Passamos por uma série de arcos baixos, descemos, atravessamos outros,
descemos novamente e chegamos a uma profunda cripta na qual a rarefação
do ar fazia com que os archotes reluzissem em vez de arderem em chama.
No ponto mais afastado da cripta havia uma outra cripta
menos espaçosa. As paredes tinham sido forradas com despojos humanos,
empilhados até à abóbada, à maneira das grandes catacumbas de Paris.
Três das paredes desta cripta interior estavam ainda ornamentadas desta
maneira. Na quarta parede, os ossos tinham sido derrubados e jaziam
promiscuamente no solo, formando num ponto um montículo de certo vulto.
Nessa parede assim exposta pela remoção dos ossos, percebia-se um
recesso ainda mais recôndito, com um metro e vinte centímetros de fundo,
noventa centímetros de largo e um metro e oitenta a dois metros e dez
de alto. Parecia não ter sido construído com qualquer fim específico,
constituindo apenas o intervalo entre dois dos colossais suportes do
teto das catacumbas, e era limitado, ao fundo, por uma das paredes
circundantes em granito sólido.
Foi em vão que Fortunato, levantando o seu tíbio archote,
tentou sondar a profundidade do recesso. A enfraquecida luz não nos
permitia ver-lhe o fim.
– Continue – disse eu –, o amontillado está aí dentro. Quanto a Luchesi…

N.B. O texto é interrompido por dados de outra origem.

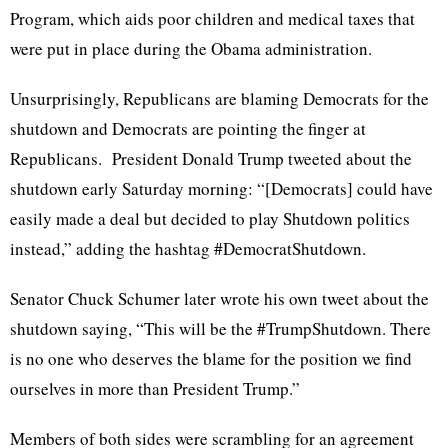
Program, which aids poor children and medical taxes that
were put in place during the Obama administration.
Unsurprisingly, Republicans are blaming Democrats for the
shutdown and Democrats are pointing the finger at
Republicans. President Donald Trump tweeted about the
shutdown early Saturday morning: “[Democrats] could have
easily made a deal but decided to play Shutdown politics
instead,” adding the hashtag #DemocratShutdown.
Senator Chuck Schumer later wrote his own tweet about the
shutdown saying, “This will be the #TrumpShutdown. There
is no one who deserves the blame for the position we find
ourselves in more than President Trump.”
Members of both sides were scrambling for an agreement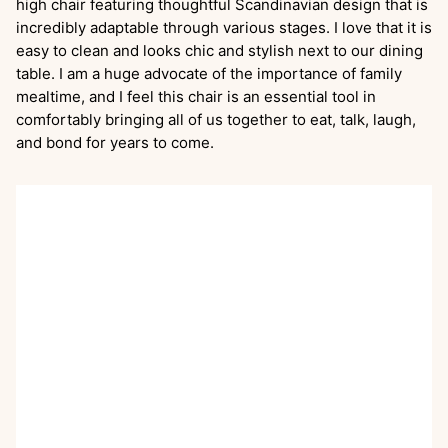
high chair featuring thoughtful Scandinavian design that is
incredibly adaptable through various stages. I love that it is
easy to clean and looks chic and stylish next to our dining
table. I am a huge advocate of the importance of family
mealtime, and I feel this chair is an essential tool in
comfortably bringing all of us together to eat, talk, laugh,
and bond for years to come.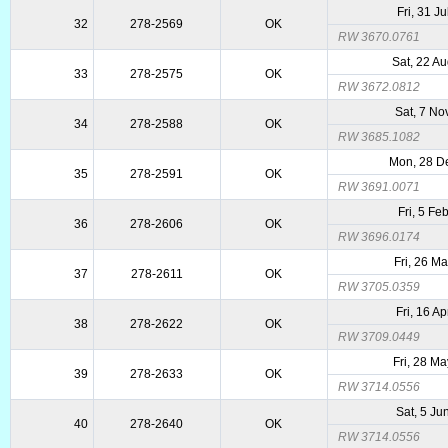
Fri, 31 J
32
278-2569
OK
RW 3670.0761
Sat, 22 A
33
278-2575
OK
RW 3672.0812
Sat, 7 No
34
278-2588
OK
RW 3685.1082
Mon, 28 D
35
278-2591
OK
RW 3691.0071
Fri, 5 Fe
36
278-2606
OK
RW 3696.0174
Fri, 26 M
37
278-2611
OK
RW 3705.0359
Fri, 16 A
38
278-2622
OK
RW 3709.0449
Fri, 28 M
39
278-2633
OK
RW 3714.0556
Sat, 5 Ju
40
278-2640
OK
RW 3714.0556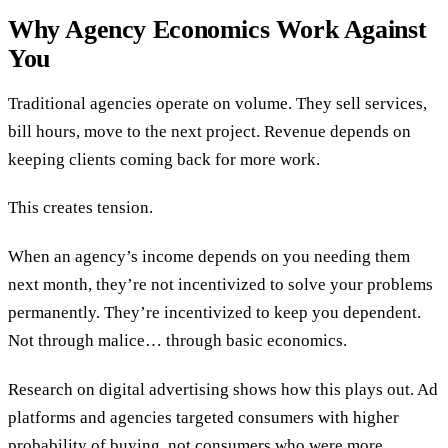
Why Agency Economics Work Against
You
Traditional agencies operate on volume. They sell services,
bill hours, move to the next project. Revenue depends on
keeping clients coming back for more work.
This creates tension.
When an agency’s income depends on you needing them
next month, they’re not incentivized to solve your problems
permanently. They’re incentivized to keep you dependent.
Not through malice… through basic economics.
Research on digital advertising shows how this plays out. Ad
platforms and agencies targeted consumers with higher
probability of buying, not consumers who were more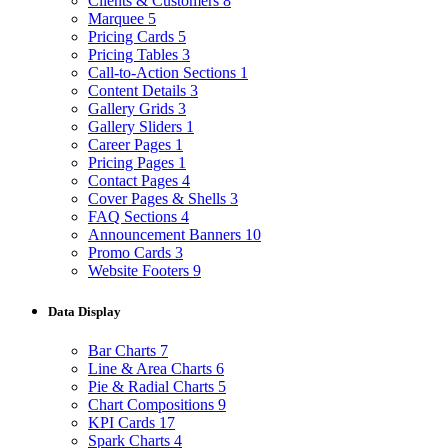
Clients & Customers
8
Marquee
5
Pricing Cards
5
Pricing Tables
3
Call-to-Action Sections
1
Content Details
3
Gallery Grids
3
Gallery Sliders
1
Career Pages
1
Pricing Pages
1
Contact Pages
4
Cover Pages & Shells
3
FAQ Sections
4
Announcement Banners
10
Promo Cards
3
Website Footers
9
Data Display
Bar Charts
7
Line & Area Charts
6
Pie & Radial Charts
5
Chart Compositions
9
KPI Cards
17
Spark Charts
4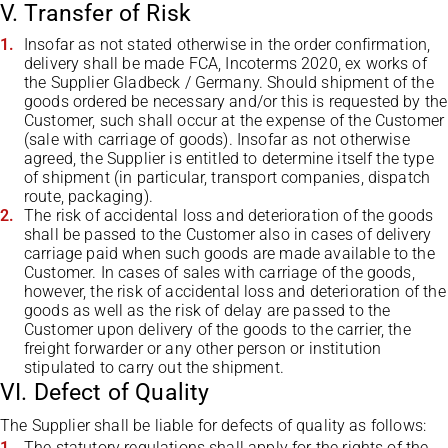
V. Transfer of Risk
Insofar as not stated otherwise in the order confirmation,
delivery shall be made FCA, Incoterms 2020, ex works of
the Supplier Gladbeck / Germany. Should shipment of the
goods ordered be necessary and/or this is requested by the
Customer, such shall occur at the expense of the Customer
(sale with carriage of goods). Insofar as not otherwise
agreed, the Supplier is entitled to determine itself the type
of shipment (in particular, transport companies, dispatch
route, packaging).
The risk of accidental loss and deterioration of the goods
shall be passed to the Customer also in cases of delivery
carriage paid when such goods are made available to the
Customer. In cases of sales with carriage of the goods,
however, the risk of accidental loss and deterioration of the
goods as well as the risk of delay are passed to the
Customer upon delivery of the goods to the carrier, the
freight forwarder or any other person or institution
stipulated to carry out the shipment.
VI. Defect of Quality
The Supplier shall be liable for defects of quality as follows:
The statutory regulations shall apply for the rights of the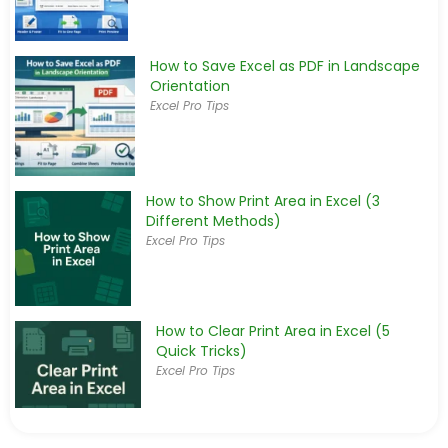
How to Save Excel as PDF in Landscape
Orientation
Excel Pro Tips
How to Show Print Area in Excel (3
Different Methods)
Excel Pro Tips
How to Clear Print Area in Excel (5
Quick Tricks)
Excel Pro Tips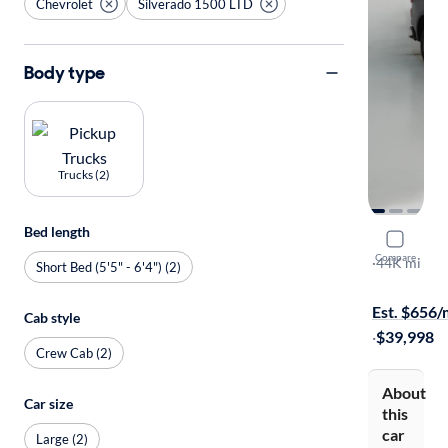
Chevrolet
Silverado 1500 LTD
Body type
Trucks (2)
Bed length
2022 Chev
Compare
RST
·
44K mi
Short Bed (5'5" - 6'4") (2)
Free shippi
Est. $656
Cab style
·
$39,998
Crew Cab (2)
About
Car size
this
car
Large (2)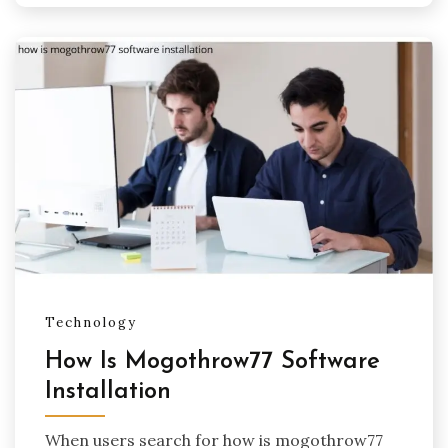
Technology
How Is Mogothrow77 Software
Installation
When users search for how is mogothrow77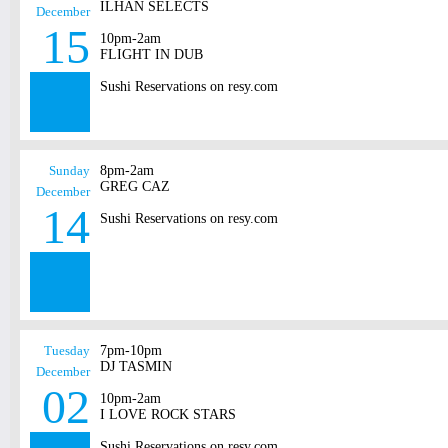
ILHAN SELECTS
December
15
10pm-2am
FLIGHT IN DUB
Sushi Reservations on resy.com
Sunday
8pm-2am
GREG CAZ
December
14
Sushi Reservations on resy.com
Tuesday
7pm-10pm
DJ TASMIN
December
02
10pm-2am
I LOVE ROCK STARS
Sushi Reservations on resy.com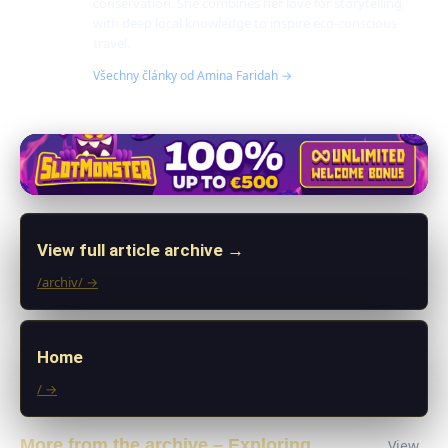
conservation. She combines her love for storytelling
with deep local knowledge to inspire eco-conscious
travel.
Všechny články od Amina Faridah →
View full article archive →
/archiv/ →
Home
/ →
More from the archive – Exploring
View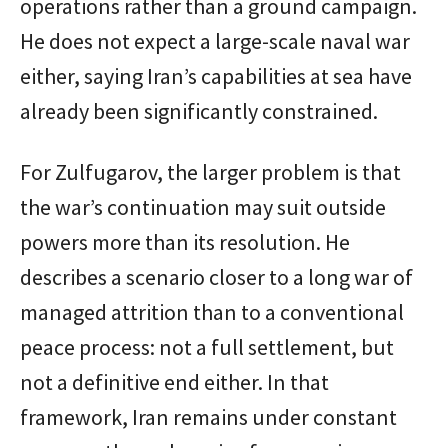
operations rather than a ground campaign.
He does not expect a large-scale naval war
either, saying Iran’s capabilities at sea have
already been significantly constrained.
For Zulfugarov, the larger problem is that
the war’s continuation may suit outside
powers more than its resolution. He
describes a scenario closer to a long war of
managed attrition than to a conventional
peace process: not a full settlement, but
not a definitive end either. In that
framework, Iran remains under constant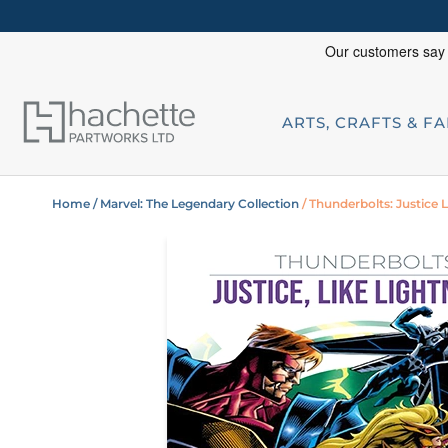
ARTS, CRAFTS & F
Home
/ Marvel: The Legendary Collection
/ Thunderbolts: Justice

– É um ignorante – interrompeu o meu amigo, enquanto
avançava, vacilante, seguido por mim. Num instante atingira o extremo do
nicho, e vendo que não podia continuar por causa da rocha, ficou
estupidamente desorientado. Um momento mais e tinha-o agrilhoado ao
granito. Havia na parede dois grampos de ferro, distantes um do outro,
na horizontal, cerca de sessenta centímetros. De um deles pendia uma
pequena corrente e do outro um cadeado. Lançar-lhe a corrente em volta
da cintura e fechá-la foi obra de poucos segundos. Ficara demasiado
surpreendido para oferecer resistência. Retirei a chave e recuei.
– Passe a mão pela parede – disse eu. – Não deixará de
sentir o salitre. Na realidade está muito úmido. Mais uma vez lhe
suplico que nos retiremos. Não lhe convém? Nesse caso, tenho realmente
de o deixar. Mas, primeiro, quero prestar-lhe todas as pequenas atenções
ao meu alcance.
– O amontillado! – berrou o meu amigo, que se não recompusera ainda do espanto em que se encontrava.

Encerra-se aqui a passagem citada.